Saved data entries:
★ ★ ★ ★ ★

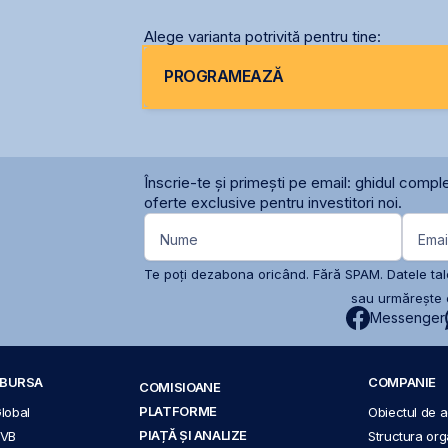
Alege varianta potrivită pentru tine:
PROGRAMEAZĂ
Înscrie-te și primești pe email: ghidul comple
oferte exclusive pentru investitori noi.
Nume
Emai
Te poți dezabona oricând. Fără SPAM. Datele tale
sau urmărește c
Messenger
A BURSA
COMPANIE
COMISIOANE
PLATFORME
Global
Obiectul de ac
PIAȚĂ ȘI ANALIZE
BVB
Structura org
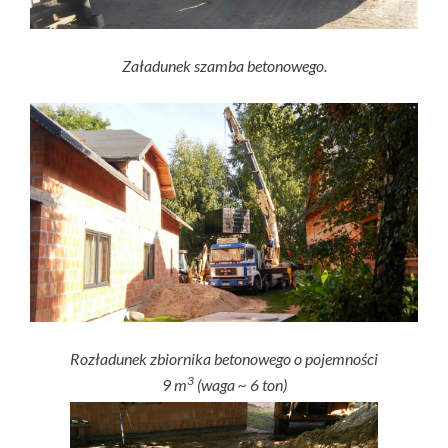
Załadunek szamba betonowego.
Rozładunek zbiornika betonowego o pojemności
3
9 m
(waga ~ 6 ton)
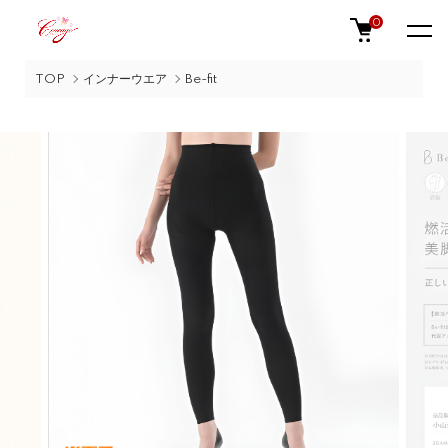
0
TOP
インナーウエア
Be-fit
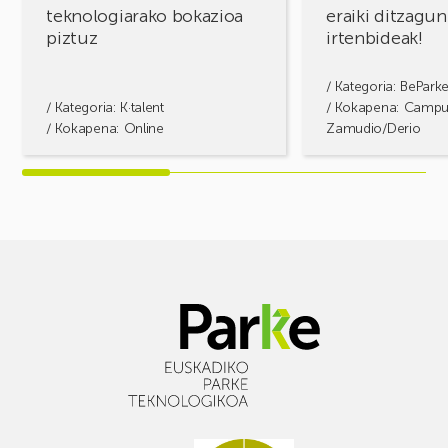
teknologiarako bokazioa
eraiki ditzagun
piztuz
irtenbideak!
/ Kategoria:
BePark
/ Kategoria:
K·talent
/ Kokapena: Camp
/ Kokapena: Online
Zamudio/Derio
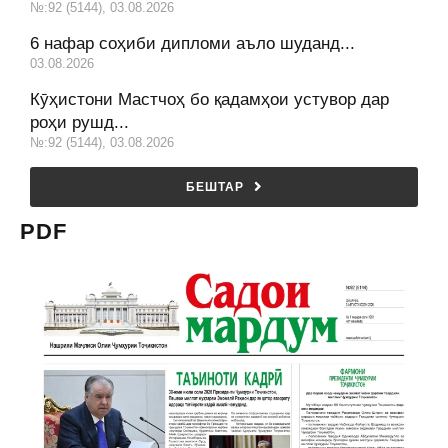
№:92 (5144), 03.08.2026
6 нафар соҳиби дипломи аъло шуданд...
03.08.2026
Кӯҳистони Мастчоҳ бо қадамҳои устувор дар
роҳи рушд...
№:92 (5144), 03.08.2026
БЕШТАР
PDF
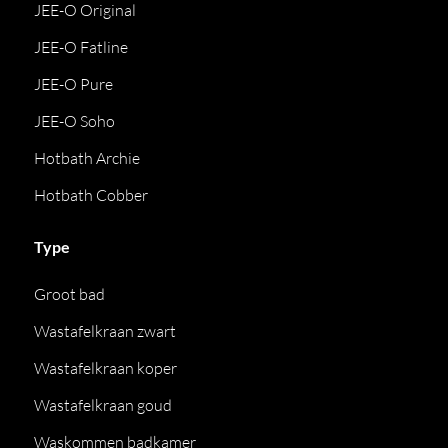
JEE-O Original
JEE-O Fatline
JEE-O Pure
JEE-O Soho
Hotbath Archie
Hotbath Cobber
Type
Groot bad
Wastafelkraan zwart
Wastafelkraan koper
Wastafelkraan goud
Waskommen badkamer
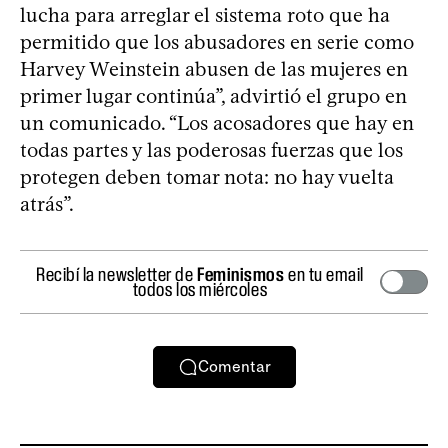
lucha para arreglar el sistema roto que ha
permitido que los abusadores en serie como
Harvey Weinstein abusen de las mujeres en
primer lugar continúa”, advirtió el grupo en
un comunicado. “Los acosadores que hay en
todas partes y las poderosas fuerzas que los
protegen deben tomar nota: no hay vuelta
atrás”.
Recibí la newsletter de
Feminismos
en tu email
todos los miércoles
Comentar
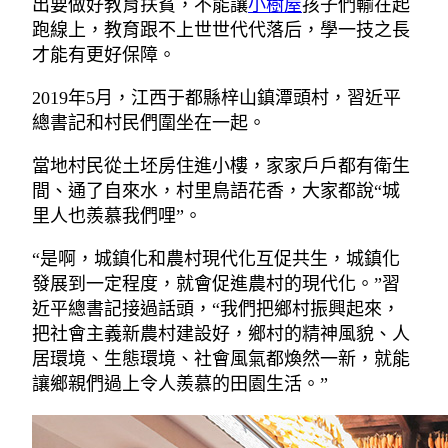
出要做好教育扶貧，不能讓
小樹屋
孩子們輸在起
跑線上，教育跟不上世世代代落后，學一技之長
才能有更好保障。
2019年5月，江西于都縣梓山鎮潭頭村，習近平
總書記和村民們圍坐在一起。
當地村民從土坯房住進小樓，家家戶戶都有衛生
間、通了自來水，村里鳥語花香，大家都說“城
里人也羨慕我們哩”。
“是啊，城鎮化和農村現代化互促共生，城鎮化
發展到一定程度，就會促進農村的現代化。”習
近平總書記接過話頭，“我們把鄉村振興起來，
把社會主義新農村建設好，鄉村的精神風貌、人
居環境、生態環境、社會風氣都煥然一新，就能
讓鄉親們過上令人羨慕的田園生活。”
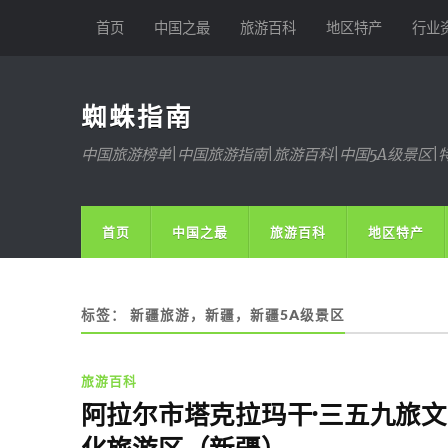
首页
中国之最
旅游百科
地区特产
行业
蜘蛛指南
中国旅游榜单|中国旅游指南|旅游百科|中国5A级景区|
首页
中国之最
旅游百科
地区特产
标签：
新疆旅游，新疆，新疆5A级景区
旅游百科
阿拉尔市塔克拉玛干·三五九旅文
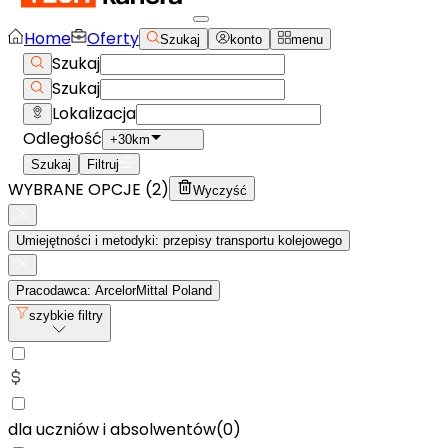
Home
Oferty
Szukaj
konto
menu
Szukaj
Szukaj
Lokalizacja
Odległość
+30km
Szukaj
Filtruj
WYBRANE OPCJE (
2
)
Wyczyść
Umiejętności i metodyki: przepisy transportu kolejowego
Pracodawca: ArcelorMittal Poland
szybkie filtry
dla uczniów i absolwentów
(
0
)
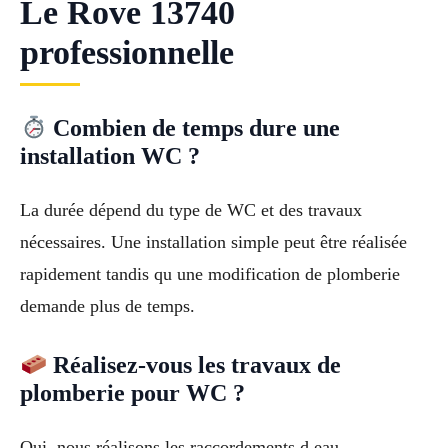
Le Rove 13740
professionnelle
Combien de temps dure une
installation WC ?
La durée dépend du type de WC et des travaux
nécessaires. Une installation simple peut être réalisée
rapidement tandis qu une modification de plomberie
demande plus de temps.
Réalisez-vous les travaux de
plomberie pour WC ?
Oui, nous réalisons les raccordements d eau,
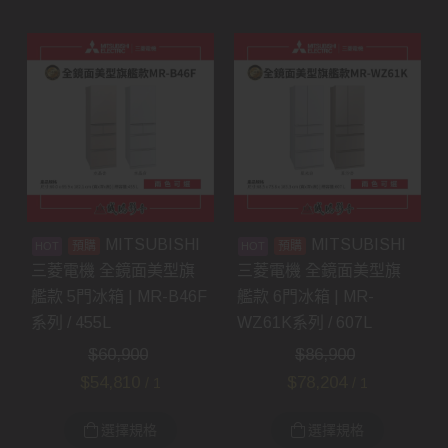
MITSUBISHI
MITSUBISHI
預購
預購
三菱電機 全鏡面美型旗
三菱電機 全鏡面美型旗
艦款 5門冰箱 | MR-B46F
艦款 6門冰箱 | MR-
系列 / 455L
WZ61K系列 / 607L
$
60,900
$
86,900
$
54,810
$
78,204
/ 1
/ 1
選擇規格
選擇規格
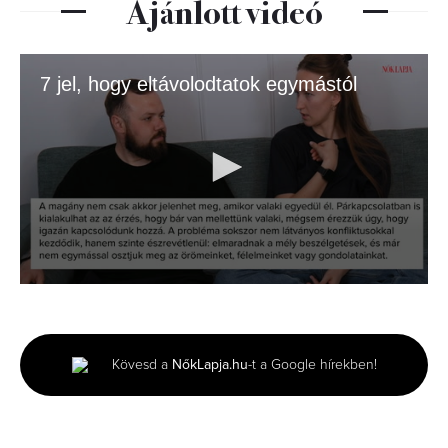
Ajánlott videó
7 jel, hogy eltávolodtatok egymástól
0
seconds
of
1
minute,
Kövesd a
NőkLapja.hu
-t a Google hírekben!
18
seconds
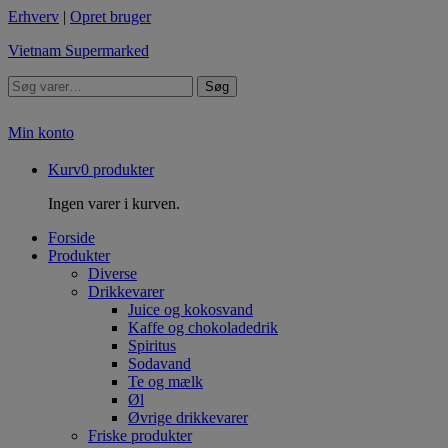
Erhverv
|
Opret bruger
Vietnam Supermarked
Søg
Min konto
Kurv
0
produkter
Ingen varer i kurven.
Forside
Produkter
Diverse
Drikkevarer
Juice og kokosvand
Kaffe og chokoladedrik
Spiritus
Sodavand
Te og mælk
Øl
Øvrige drikkevarer
Friske produkter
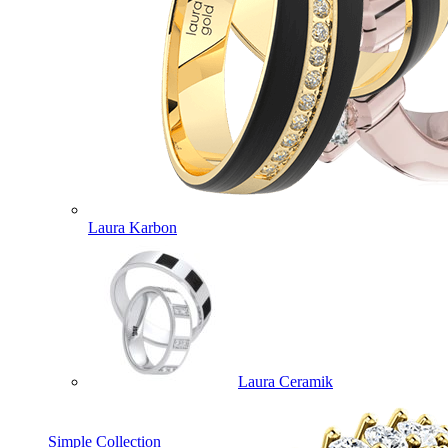
Laura Karbon
Laura Ceramik
Simple Collection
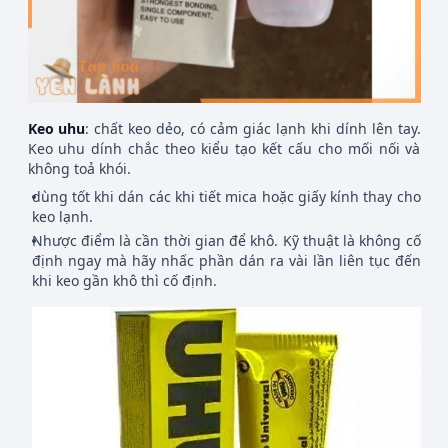
Keo uhu
: chất keo dẻo, có cảm giác lạnh khi dính lên tay.
Keo uhu dính chắc theo kiểu tạo kết cấu cho mối nối và
không toả khói.
dùng tốt khi dán các khi tiết mica hoặc giấy kính thay cho
keo lạnh.
Nhược điểm là cần thời gian để khô. Kỹ thuật là không cố
định ngay mà hãy nhấc phần dán ra vài lần liên tục đến
khi keo gần khô thì cố định.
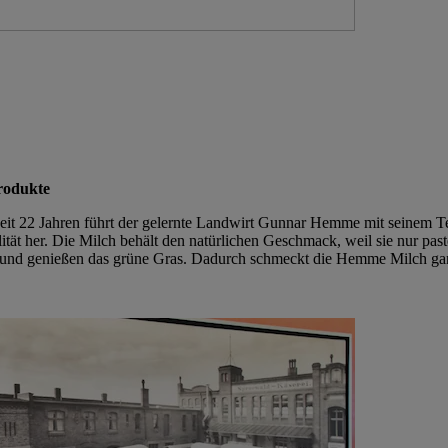
rodukte
Seit 22 Jahren führt der gelernte Landwirt Gunnar Hemme mit seinem Te
tät her. Die Milch behält den natürlichen Geschmack, weil sie nur pas
und genießen das grüne Gras. Dadurch schmeckt die Hemme Milch gan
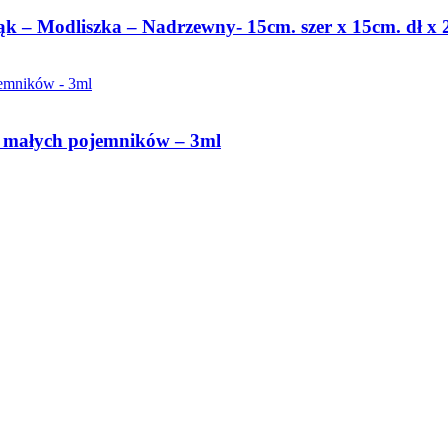
jąk – Modliszka – Nadrzewny- 15cm. szer x 15cm. dł x
e małych pojemników – 3ml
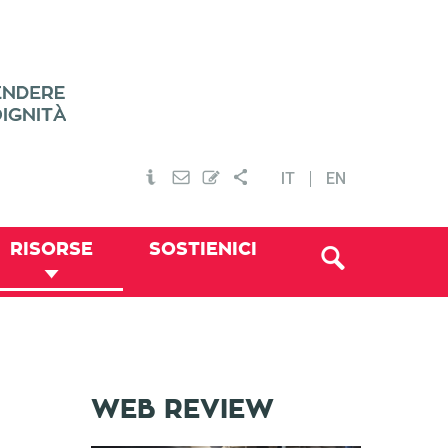
IT
EN
RISORSE
SOSTIENICI
WEB REVIEW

★ ★ ★ ★ ★

- Assignment -
A copy of each line above that holds the word "Hemme" is the expected answer.

- Answer area -
Seit 22 Jahren führt der gelernte Landwirt Gunnar Hemme mit seinem Te
und genießen das grüne Gras. Dadurch schmeckt die Hemme Milch gan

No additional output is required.